Prompt ▸ Across these entries, report how many lines include the string "NOISY", with nothing but the number.

Recorded data ▸
------------------------------

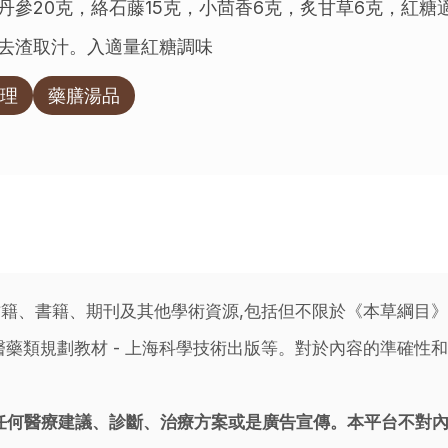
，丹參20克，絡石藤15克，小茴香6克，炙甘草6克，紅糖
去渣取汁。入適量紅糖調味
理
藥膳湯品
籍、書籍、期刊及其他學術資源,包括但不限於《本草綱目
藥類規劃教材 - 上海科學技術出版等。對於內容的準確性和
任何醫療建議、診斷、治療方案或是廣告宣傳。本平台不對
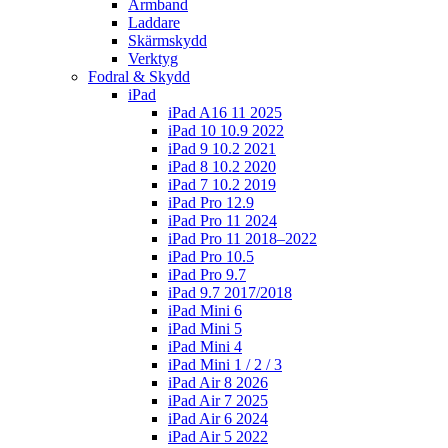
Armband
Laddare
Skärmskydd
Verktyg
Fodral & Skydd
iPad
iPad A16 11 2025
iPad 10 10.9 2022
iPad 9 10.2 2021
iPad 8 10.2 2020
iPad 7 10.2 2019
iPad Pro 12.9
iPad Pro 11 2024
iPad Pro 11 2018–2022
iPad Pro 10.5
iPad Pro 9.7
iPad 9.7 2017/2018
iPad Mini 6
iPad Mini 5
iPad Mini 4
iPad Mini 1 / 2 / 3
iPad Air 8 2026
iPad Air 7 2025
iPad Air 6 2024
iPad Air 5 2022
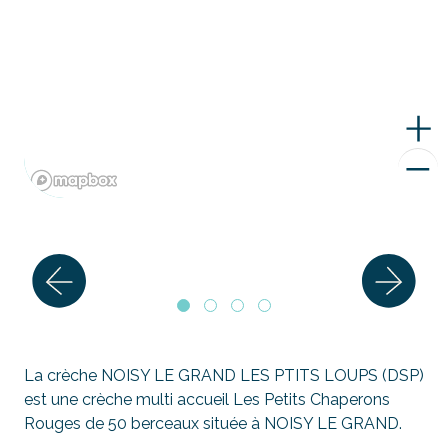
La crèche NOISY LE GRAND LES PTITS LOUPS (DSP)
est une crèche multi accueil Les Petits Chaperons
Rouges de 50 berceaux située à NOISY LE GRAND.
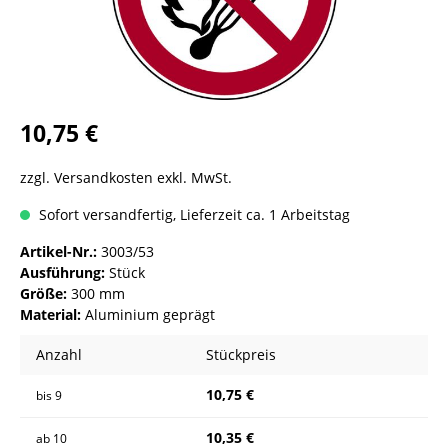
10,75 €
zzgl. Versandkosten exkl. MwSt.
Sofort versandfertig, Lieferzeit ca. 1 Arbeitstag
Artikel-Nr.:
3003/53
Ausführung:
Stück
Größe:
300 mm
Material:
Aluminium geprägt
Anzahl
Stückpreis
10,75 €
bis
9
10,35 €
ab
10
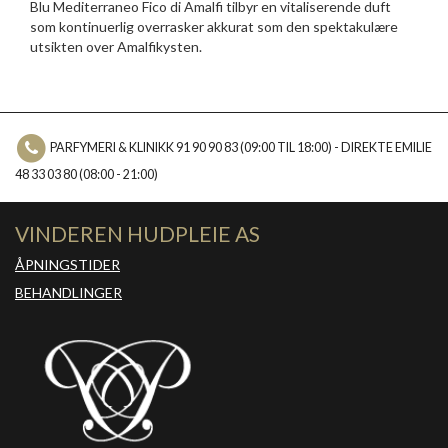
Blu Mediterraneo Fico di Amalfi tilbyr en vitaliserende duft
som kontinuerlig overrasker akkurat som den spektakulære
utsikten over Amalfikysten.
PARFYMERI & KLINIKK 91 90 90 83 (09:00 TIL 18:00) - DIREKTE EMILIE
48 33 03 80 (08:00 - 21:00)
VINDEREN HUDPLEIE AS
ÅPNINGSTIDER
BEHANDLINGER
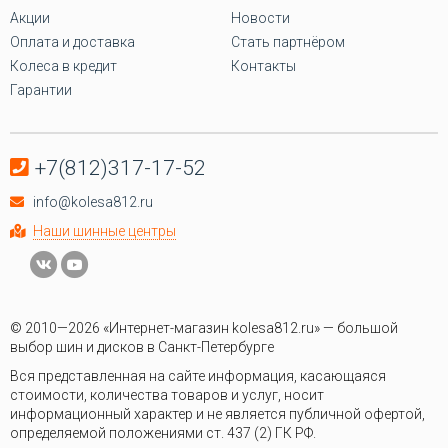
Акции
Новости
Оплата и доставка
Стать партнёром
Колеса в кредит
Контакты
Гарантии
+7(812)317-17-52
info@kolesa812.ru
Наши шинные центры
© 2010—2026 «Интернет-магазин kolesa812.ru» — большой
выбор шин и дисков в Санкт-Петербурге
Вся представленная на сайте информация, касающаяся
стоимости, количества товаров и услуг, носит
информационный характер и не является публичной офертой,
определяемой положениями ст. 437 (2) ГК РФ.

------------------------------

Written reply ▸ 2